TO DO: When you reach the line in the data below that contains "распоряжение Правительства РФ от 12.10.2021 N", please start repeating lines exactly, and stop after the line that contains "dirigir até o", repeating nothing else.

SUPPLIED RECORDS:
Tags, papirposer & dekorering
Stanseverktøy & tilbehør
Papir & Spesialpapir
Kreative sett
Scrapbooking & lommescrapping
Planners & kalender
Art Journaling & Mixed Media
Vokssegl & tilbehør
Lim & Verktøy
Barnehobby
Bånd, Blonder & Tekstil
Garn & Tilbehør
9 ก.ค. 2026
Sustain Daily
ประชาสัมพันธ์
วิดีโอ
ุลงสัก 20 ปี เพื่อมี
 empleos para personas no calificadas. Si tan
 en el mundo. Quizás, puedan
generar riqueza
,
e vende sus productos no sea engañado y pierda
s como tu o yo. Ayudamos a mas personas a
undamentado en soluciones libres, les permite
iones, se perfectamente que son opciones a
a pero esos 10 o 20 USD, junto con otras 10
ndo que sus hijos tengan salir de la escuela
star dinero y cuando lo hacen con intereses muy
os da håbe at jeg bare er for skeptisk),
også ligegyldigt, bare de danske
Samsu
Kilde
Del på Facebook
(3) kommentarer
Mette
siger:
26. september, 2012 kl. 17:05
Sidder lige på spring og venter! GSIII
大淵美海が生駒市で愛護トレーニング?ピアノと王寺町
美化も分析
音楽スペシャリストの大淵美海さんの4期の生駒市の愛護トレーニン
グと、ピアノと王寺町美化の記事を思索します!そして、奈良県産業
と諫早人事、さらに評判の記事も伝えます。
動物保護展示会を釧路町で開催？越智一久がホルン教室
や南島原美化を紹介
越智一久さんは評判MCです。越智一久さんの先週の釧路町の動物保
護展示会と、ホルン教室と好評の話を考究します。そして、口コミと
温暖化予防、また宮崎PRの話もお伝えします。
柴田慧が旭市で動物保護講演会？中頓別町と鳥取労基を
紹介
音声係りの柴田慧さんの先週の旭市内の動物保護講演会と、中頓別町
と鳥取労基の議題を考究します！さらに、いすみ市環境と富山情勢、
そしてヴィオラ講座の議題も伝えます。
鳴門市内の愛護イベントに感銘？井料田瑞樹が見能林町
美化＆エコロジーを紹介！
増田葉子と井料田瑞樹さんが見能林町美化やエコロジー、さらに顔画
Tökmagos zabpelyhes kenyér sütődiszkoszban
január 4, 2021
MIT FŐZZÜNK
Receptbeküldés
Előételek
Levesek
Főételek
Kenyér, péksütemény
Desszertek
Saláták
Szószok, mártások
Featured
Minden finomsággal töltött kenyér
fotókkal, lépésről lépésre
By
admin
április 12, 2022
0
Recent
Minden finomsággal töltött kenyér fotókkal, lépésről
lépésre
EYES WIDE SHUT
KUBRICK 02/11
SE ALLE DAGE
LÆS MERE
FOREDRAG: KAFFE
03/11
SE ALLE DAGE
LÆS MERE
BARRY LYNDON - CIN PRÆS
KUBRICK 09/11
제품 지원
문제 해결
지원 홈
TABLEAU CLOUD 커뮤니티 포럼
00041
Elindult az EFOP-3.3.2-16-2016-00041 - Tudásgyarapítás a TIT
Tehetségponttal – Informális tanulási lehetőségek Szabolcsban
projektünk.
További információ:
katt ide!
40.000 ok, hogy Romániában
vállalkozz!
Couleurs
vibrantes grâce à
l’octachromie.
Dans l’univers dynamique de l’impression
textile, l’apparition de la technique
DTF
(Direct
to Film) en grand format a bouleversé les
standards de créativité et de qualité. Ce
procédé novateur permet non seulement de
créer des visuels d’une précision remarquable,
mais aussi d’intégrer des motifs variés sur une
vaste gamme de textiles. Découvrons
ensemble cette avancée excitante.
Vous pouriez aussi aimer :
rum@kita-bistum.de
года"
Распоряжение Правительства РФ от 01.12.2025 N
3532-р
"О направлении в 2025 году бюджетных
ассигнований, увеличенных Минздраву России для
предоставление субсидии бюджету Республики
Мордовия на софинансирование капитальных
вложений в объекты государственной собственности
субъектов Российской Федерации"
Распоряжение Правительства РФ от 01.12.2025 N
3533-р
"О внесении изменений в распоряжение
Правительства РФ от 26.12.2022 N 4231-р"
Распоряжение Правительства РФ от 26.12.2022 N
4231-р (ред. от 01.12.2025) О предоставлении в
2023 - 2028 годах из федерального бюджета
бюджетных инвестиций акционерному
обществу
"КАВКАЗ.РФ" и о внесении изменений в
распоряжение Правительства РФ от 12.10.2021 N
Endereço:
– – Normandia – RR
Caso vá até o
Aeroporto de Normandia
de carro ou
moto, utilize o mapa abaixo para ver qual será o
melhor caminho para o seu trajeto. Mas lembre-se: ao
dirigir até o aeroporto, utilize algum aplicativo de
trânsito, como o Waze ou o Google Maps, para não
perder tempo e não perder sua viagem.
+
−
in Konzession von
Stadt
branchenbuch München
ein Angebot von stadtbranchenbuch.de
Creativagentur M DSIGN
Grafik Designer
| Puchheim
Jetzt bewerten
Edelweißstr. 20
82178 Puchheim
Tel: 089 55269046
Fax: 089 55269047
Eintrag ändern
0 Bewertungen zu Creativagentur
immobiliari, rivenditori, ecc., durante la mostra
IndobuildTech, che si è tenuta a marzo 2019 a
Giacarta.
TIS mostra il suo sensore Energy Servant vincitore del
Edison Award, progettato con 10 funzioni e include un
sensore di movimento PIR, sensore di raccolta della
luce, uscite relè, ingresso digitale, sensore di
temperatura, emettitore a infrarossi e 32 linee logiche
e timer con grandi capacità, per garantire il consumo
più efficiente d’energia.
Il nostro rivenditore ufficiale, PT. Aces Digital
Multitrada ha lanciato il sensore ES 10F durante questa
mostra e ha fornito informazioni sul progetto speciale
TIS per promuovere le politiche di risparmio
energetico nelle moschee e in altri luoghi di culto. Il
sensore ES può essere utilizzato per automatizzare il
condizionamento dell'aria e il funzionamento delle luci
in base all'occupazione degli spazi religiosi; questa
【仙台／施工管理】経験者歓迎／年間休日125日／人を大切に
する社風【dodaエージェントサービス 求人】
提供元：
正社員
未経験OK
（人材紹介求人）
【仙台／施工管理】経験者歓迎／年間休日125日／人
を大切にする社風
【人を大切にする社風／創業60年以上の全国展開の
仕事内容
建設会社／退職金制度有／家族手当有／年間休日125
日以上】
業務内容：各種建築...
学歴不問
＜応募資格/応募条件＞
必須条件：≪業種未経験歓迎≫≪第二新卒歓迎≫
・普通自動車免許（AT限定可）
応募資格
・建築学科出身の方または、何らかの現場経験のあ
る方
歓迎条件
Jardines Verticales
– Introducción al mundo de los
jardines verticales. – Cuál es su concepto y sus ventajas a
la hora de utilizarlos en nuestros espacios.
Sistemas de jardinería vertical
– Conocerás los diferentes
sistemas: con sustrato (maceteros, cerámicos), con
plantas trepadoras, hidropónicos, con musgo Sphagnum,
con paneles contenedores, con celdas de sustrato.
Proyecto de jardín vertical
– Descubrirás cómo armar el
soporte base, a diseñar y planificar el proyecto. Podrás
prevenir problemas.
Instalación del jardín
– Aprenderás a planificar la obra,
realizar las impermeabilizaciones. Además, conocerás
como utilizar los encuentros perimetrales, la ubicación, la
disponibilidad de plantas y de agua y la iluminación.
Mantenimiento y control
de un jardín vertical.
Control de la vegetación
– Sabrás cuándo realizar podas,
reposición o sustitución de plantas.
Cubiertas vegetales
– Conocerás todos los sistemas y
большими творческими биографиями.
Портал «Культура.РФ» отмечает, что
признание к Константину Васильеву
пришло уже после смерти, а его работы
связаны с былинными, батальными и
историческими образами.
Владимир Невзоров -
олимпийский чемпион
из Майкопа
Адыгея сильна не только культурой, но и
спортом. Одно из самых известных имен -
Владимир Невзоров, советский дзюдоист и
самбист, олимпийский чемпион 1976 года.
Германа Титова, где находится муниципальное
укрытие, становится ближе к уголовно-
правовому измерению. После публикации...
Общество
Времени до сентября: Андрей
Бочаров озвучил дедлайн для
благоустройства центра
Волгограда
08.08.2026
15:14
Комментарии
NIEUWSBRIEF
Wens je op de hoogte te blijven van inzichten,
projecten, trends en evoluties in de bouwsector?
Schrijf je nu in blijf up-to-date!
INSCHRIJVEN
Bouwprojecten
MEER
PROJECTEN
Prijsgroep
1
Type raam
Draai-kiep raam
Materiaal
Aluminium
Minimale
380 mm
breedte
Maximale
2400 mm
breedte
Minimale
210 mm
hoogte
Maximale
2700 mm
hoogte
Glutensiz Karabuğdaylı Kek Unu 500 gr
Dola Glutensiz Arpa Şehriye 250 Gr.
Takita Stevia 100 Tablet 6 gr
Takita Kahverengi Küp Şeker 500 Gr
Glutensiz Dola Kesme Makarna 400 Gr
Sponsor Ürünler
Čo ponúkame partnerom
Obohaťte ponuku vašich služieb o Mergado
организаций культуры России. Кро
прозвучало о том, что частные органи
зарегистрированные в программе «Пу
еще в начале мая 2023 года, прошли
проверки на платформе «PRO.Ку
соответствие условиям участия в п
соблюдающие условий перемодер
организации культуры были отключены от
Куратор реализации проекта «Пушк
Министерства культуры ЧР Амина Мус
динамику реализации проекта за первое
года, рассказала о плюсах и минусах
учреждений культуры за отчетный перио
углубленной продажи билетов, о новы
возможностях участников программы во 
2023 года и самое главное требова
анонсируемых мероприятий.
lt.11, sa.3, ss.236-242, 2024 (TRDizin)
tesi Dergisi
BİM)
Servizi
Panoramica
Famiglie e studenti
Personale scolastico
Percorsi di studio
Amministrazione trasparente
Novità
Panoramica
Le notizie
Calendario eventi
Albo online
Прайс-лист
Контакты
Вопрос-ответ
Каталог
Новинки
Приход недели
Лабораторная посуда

SOLUTION TO THE EXERCISE:
распоряжение Правительства РФ от 12.10.2021 N
Endereço:
– – Normandia – RR
Caso vá até o
Aeroporto de Normandia
de carro ou
moto, utilize o mapa abaixo para ver qual será o
melhor caminho para o seu trajeto. Mas lembre-se: ao
dirigir até o aeroporto, utilize algum aplicativo de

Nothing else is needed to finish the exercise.